*** AVAILABLE DATA ***

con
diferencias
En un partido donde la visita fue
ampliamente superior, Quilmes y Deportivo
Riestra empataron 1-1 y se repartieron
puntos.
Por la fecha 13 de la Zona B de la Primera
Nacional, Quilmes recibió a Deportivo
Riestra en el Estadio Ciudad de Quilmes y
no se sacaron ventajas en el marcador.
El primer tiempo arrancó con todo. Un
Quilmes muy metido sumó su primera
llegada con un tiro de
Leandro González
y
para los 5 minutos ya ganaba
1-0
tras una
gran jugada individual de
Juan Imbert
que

*** End of AVAILABLE DATA ***

> _TASK PROMPT_:
Nothing but an exact transcription of the records is expected.

> _RESULT OF THIS EXERCISE_:
con
diferencias
En un partido donde la visita fue
ampliamente superior, Quilmes y Deportivo
Riestra empataron 1-1 y se repartieron
puntos.
Por la fecha 13 de la Zona B de la Primera
Nacional, Quilmes recibió a Deportivo
Riestra en el Estadio Ciudad de Quilmes y
no se sacaron ventajas en el marcador.
El primer tiempo arrancó con todo. Un
Quilmes muy metido sumó su primera
llegada con un tiro de
Leandro González
y
para los 5 minutos ya ganaba
1-0
tras una
gran jugada individual de
Juan Imbert
que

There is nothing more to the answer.